Socket or Multiple Core Assignment in Virtual Machine:
There is always confusion in student’s mind while assigning number of socket vs number of cores to VM during Virtual Machine Creation.
Surprisingly most of the students didn’t even notice this option while assigning vCPUs to VM? Few had doubt about does it really matter assigning more no of cores instead of more no of sockets to VM? Does Socket or Core configuration does make any difference in VM performance?
In this article, I’ll try my best to answer all your queries & your feedback will be really appreciable.
Before Digging directly into VMware Implementation about virtual sockets or core.

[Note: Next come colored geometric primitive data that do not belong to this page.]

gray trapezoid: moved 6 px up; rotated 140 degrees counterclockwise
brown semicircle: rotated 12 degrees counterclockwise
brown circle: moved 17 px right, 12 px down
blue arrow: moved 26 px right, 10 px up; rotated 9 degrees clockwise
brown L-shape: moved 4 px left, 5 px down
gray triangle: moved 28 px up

Let’s clear the basics first about Socket vs Core.
What Is Socket?
Its a Physical socket on motherboard where physical processor fits in. Socket can contain multiple Cores.
What Is Core?
Physical core within a Physical Processor which actually performs computational work or code execution. Its a complete private set of
registers, execution units and queues required to execute programs.
Earlier days, we used to have 1 core per socket which means single processing unit to perform all computational tasks.
1 Socket = 1 Core = 1 Physical CPU
Drawbacks of Single Socket Core Processor
Single Socket Core configuration doesn’t work well in multi-threaded environment and all multi thread gets executed in sequential manner due to 1 Core available on physical processor.
As a result, System becomes slower.
Evolution of Multiple Core Processor to Support Multithreaded Environment
To support multi threaded environment & increasing system performance, CPU manufacturers added additional “cores,” or central processing units on single physical processor. For ex. A quad-core CPU will have four central processing units so called “cores” on single chip.
These four cores will appear as 4 CPUs to operating system and multi-threaded applications can be scheduled simultaneously on these 4 Cores by operating system. As a result,different processes will be running on each core at the same time. This speeds up system performance and gives us multitasking executional environment.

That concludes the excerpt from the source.